*Problem requirements:*
Before writing out the records, remove the pictures; keep everything else exact.

*** Given records Section Begins ***

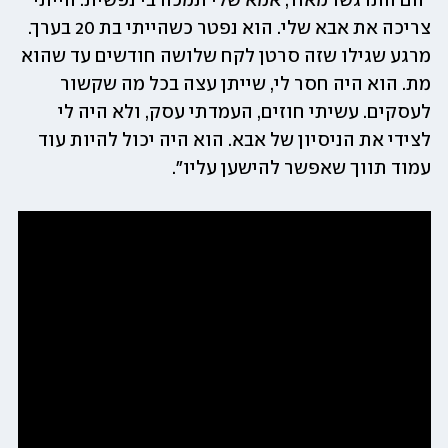
"הם התרגשו מאוד, אמא שלי תמכה בי נפשית. הייתי 
צריכה את אבא שלי. הוא נפטר כשהייתי בת 20 בערך. 
מרגע שגילו שזה סרטן לקח שלושה חודשים עד שהוא 
מת. הוא היה חסר לי, שייתן עצה בכל מה שקשור 
לעסקים. עשיתי חוזים, העמדתי עסק, ולא היה לי 
לצידי את הניסיון של אבא. הוא היה יכול להיות עוד 
עמוד תווך שאפשר להישען עליו".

*** Given records Section Ends ***

*Solution to this exercise:*
"הם התרגשו מאוד, אמא שלי תמכה בי נפשית. הייתי 
צריכה את אבא שלי. הוא נפטר כשהייתי בת 20 בערך. 
מרגע שגילו שזה סרטן לקח שלושה חודשים עד שהוא 
מת. הוא היה חסר לי, שייתן עצה בכל מה שקשור 
לעסקים. עשיתי חוזים, העמדתי עסק, ולא היה לי 
לצידי את הניסיון של אבא. הוא היה יכול להיות עוד 
עמוד תווך שאפשר להישען עליו".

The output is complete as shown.